Hierarchical Voronoi

Hierarchical Voronoi diagrams are built by layering multiple levels of Voronoi patterns, similar to fractals. To implement a hierarchical structure, we need an additional parameter for each grid, which determine the level of hierarchy. Following example describes the fundamentals of hierarchical Voronoi, making easy to understand.

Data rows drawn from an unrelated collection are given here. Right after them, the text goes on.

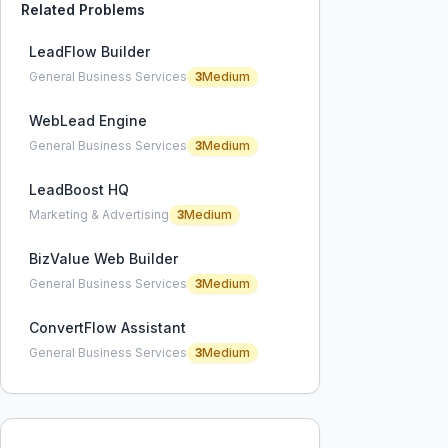
Related Problems
LeadFlow Builder
General Business Services
3
Medium
WebLead Engine
General Business Services
3
Medium
LeadBoost HQ
Marketing & Advertising
3
Medium
BizValue Web Builder
General Business Services
3
Medium
ConvertFlow Assistant
General Business Services
3
Medium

In the example below, there are a 3x3 grid whose boundary is drawn by red lines, and an additional function, level(), that outputs 1 for the central grid only, otherwise 0. If the value of level is equal to 0, md = min(md, d) is executed like as the simple Voronoi noise. On the other hand, for the higher level of grid, we divide the grid into quarters, and find the closest distance.

// The MIT License
// Copyright © 2015 Inigo Quilez
// Edited by Sangil Lee

#ifdef GL_ES
precision mediump float;
#endif

uniform vec2 u_resolution;

#define N 3.

float level(vec2 p)
{
  if (p.x == 1. && p.y == 1.)
    return 1.;
  return 0.;
}

float voronoi(vec2 st)
{
  vec2 n = floor(st);
  
  float md = 1e10;
  for( int i=-1; i<=1; i++ )
  for( int j=-1; j<=1; j++ ) {
    vec2 g1 = n + vec2(float(i),float(j));
    vec3 rr = vec3(0.5, 0.5, level(g1));
    vec2 o = g1 + rr.xy;
    float d = length(o - st);
    float z = rr.z;
    
    if( z == 0. ) {
      md = min(md, d);
    } else {
      for( int k=0; k<=1; k++ )
      for( int l=0; l<=1; l++ ) {
        vec2 g2 = g1 + vec2(float(k),float(l))/2.0;
        rr = vec3(0.5, 0.5, level(g2));
        o = g2 + rr.xy/2.0;
        d = length(o - st);
        z = rr.z;
          
        md = min(md, d);
      }
    }       
  }
  return md;
}

void main()
{
  vec2 st = gl_FragCoord.xy/u_resolution.xy;
  st.x *= u_resolution.x/u_resolution.y;
  
  st *= N;
  
  float c = voronoi(st);
  vec3 color = vec3(c);
  
  // Draw cell center
  color += 1.-smoothstep(0., .05, c);

  // Draw grid
  color.r += step(.98, fract(st.x)) + step(.98, fract(st.y));
  
  gl_FragColor = vec4(color, 1.0);
}

A hierarchical Voronoi with randomized levels is shown below. This creates a visual hierarchy where some regions are coarser and others more detailed, mimicking structures found in nature.

// The MIT License
// Copyright © 2015 Inigo Quilez
// Edited by Sangil Lee

#ifdef GL_ES
precision mediump float;
#endif

uniform vec2 u_resolution;

#define LEVEL 2
#define N 5.

vec3 rand3(vec2 p)
{
  vec3 q = vec3( dot(p,vec2(127.1,311.7)), 
          dot(p,vec2(269.5,183.3)), 
          dot(p,vec2(419.2,371.9)) );
  return fract(sin(q)*43758.5453);
}

float voronoi(vec2 st)
{
  vec2 n = floor(st);
  
  float md = 1e10;
  for( int i=-1; i<=1; i++ )
  for( int j=-1; j<=1; j++ ) {
    vec2 g1 = n + vec2(float(i),float(j));
    vec3 rr = rand3( g1 );
    vec2 o = g1 + rr.xy;
    float d = length(o - st);
    float z = rr.z;
    
    #if LEVEL > 0
    if( z < 0.75 )
    #endif            
    {
      md = min(md, d);
    }
    #if LEVEL > 0
    else {
      for( int k=0; k<=1; k++ )
      for( int l=0; l<=1; l++ ) {
        vec2 g2 = g1 + vec2(float(k),float(l))/2.0;
        rr = rand3( g2 );
        o = g2 + rr.xy/2.0;
        d = length(o - st);
        z = rr.z;
        
        #if LEVEL > 1
        if( z < 0.75 )
        #endif                    
        {
          md = min(md, d);
        }
        #if LEVEL > 1
        else {
          for( int n=0; n<=1; n++ )
          for( int m=0; m<=1; m++ ) {
            vec2 g3 = g2 + vec2(float(m),float(n))/4.0;
            rr = rand3( g3 );
            o = g3 + rr.xy/4.0;
            d = length(o - st);
            z = rr.z;

            md = min(md, d);
          }
        }
        #endif
      }
    }
    #endif        
  }
  return md;
}

void main()
{
  vec2 st = gl_FragCoord.xy/u_resolution.xy;
  st.x *= u_resolution.x/u_resolution.y;
  
  float c = voronoi(N*st);
  gl_FragColor = vec4(c, c, c, 1.0);
}

You can notice that subdivision code is repeated in for-statement as a hierarchy level increases. Thus, we can also implement the hierarchical Voronoi using a recursive function, however, GLSL does not support recursive functions unfortunately.